Aggressive and Very Aggressive(High Grade) Lymphomas
Small noncleaved cell lymphoma (SNCL) is a classification that, in general, has been replaced by the terms Burkitt's lymphoma and Burkitt-like (or non-Burkitt's) lymphoma. In children, most SNCLs are Burkitt's lymphomas, whereas most adult SNCLs are Burkitt-like lymphomas.
Burkitt's lymphoma tends to occur most often in children and in adults with compromised immune systems. There are three distinct forms of this disease: endemic, sporadic, and immunodeficient.
Endemic Burkitt's lymphoma is seen among the young of equatorial Africa. It frequently affects the jaws of children with developing molar teeth; experts suggest that growth factors may be responsible for the site-specific nature of this tumor.
Sporadic Burkitt's lymphoma often involves the abdomen, and it spreads to the bone marrow in about 20 percent of patients.
Immunodeficient Burkitt's lymphoma affects patients with abnormal immune systems (e.g., patients with HIV/AIDS).
When Burkitt's lymphoma involves the abdomen, it can cause symptoms such as abdominal pain, swelling, nausea, vomiting, and changes in bowel habits. It is a highly malignant lymphoma, but it is potentially curable with very aggressive therapy.
Patients with Burkitt-like lymphoma usually are treated similarly to those who have classic Burkitt's lymphoma.
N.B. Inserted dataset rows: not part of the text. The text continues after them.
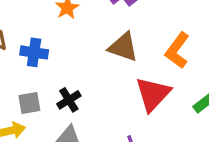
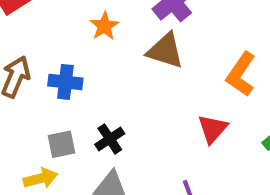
brown triangle: (123, 47) -> (165, 51), moved
red triangle: (153, 94) -> (213, 129), size x0.7

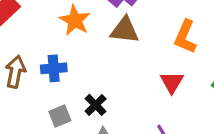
orange star: (104, 26) -> (75, 20), size x1.4

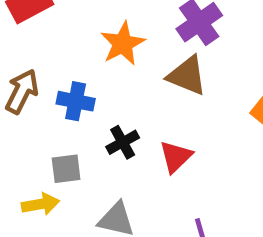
red triangle: (172, 82) -> (176, 157), moved
black cross: (96, 105) -> (123, 142), moved

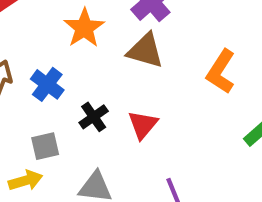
blue cross: (76, 101) -> (47, 84), turned 32

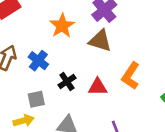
orange L-shape: (221, 72) -> (131, 76), moved
red triangle: (143, 125) -> (98, 87), turned 48

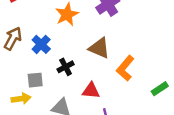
brown triangle: (100, 41) -> (99, 48), moved
red triangle: (98, 87) -> (91, 91), moved

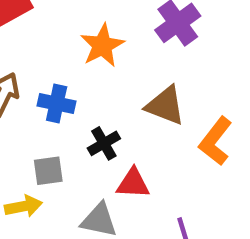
blue cross: (41, 44) -> (57, 104), turned -30
red triangle: (91, 91) -> (133, 183), moved

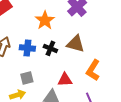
orange L-shape: (216, 141) -> (93, 70), moved
black cross: (104, 143) -> (50, 48), moved, turned -32

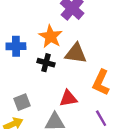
orange star: (45, 20) -> (51, 36), moved
blue cross: (27, 48) -> (16, 46), moved

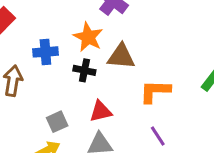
orange L-shape: (101, 83) -> (155, 91), turned 70
red triangle: (68, 98) -> (101, 111), moved

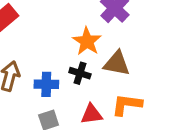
blue cross: (45, 52) -> (46, 84), moved
orange L-shape: (155, 91) -> (127, 105), moved

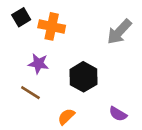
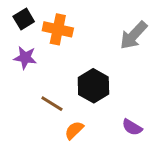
purple star: (38, 64) -> (25, 58), moved
brown line: (30, 93) -> (52, 104), moved

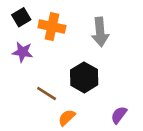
gray arrow: (133, 35) -> (100, 32), moved, turned -48
purple semicircle: (132, 127) -> (119, 115), turned 96

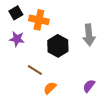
gray arrow: (100, 32) -> (89, 35), moved
black hexagon: (84, 77) -> (58, 46), moved

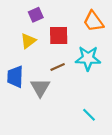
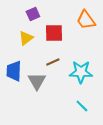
cyan star: (88, 58) -> (81, 72), moved

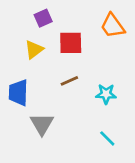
cyan star: (81, 72) -> (106, 94), size x0.7
gray triangle: (37, 81) -> (42, 124), moved

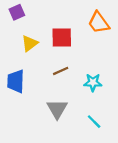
purple square: (43, 18) -> (17, 12), moved
gray triangle: (42, 124) -> (57, 109), moved

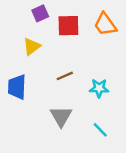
purple square: (17, 12) -> (40, 13), moved
red square: (62, 38) -> (68, 26), moved

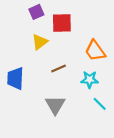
orange trapezoid: (105, 24) -> (95, 51), moved
yellow triangle: (32, 46) -> (40, 42), moved
cyan line: (100, 130) -> (100, 104), moved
Large cell immunoblastic lymphoma is considered to be a more aggressive form of diffuse large cell lymphoma, which is categorized as "intermediate" in nature. At diagnosis, this lymphoma is usually a systemic (whole-body) disease. Immunoblastic lymphoma is rapidly fatal if untreated, but frequently curable with intensive chemotherapy.
Lymphoblastic lymphoma often arises in young men, showing high rates around the 16-year and 40-year age groups. In women, there is a more even distribution of disease across all ages.
Lymphoblastic lymphoma has several clinical hallmarks, including the production of a mediastinal (middle chest) mass, involvement of the bone marrow and central nervous system (CNS), and "leukemia-like" characteristics similar to adult T-cell leukemia/ lymphoma (T-ALL). But lymph node disease (lymphadenopathy) prevails in lymphomblastic lymphoma, whereas peripheral blood changes prevail in T-ALL.
Lymphatic involvement usually occurs above the diaphragm, affecting the nodes of the neck, collarbone, or underarms. In the past, lymphoblastic lymphoma was associated with a poor prognosis; however, complete remission and long-term survival now can be accomplished with the use of intensive chemotherapy programs.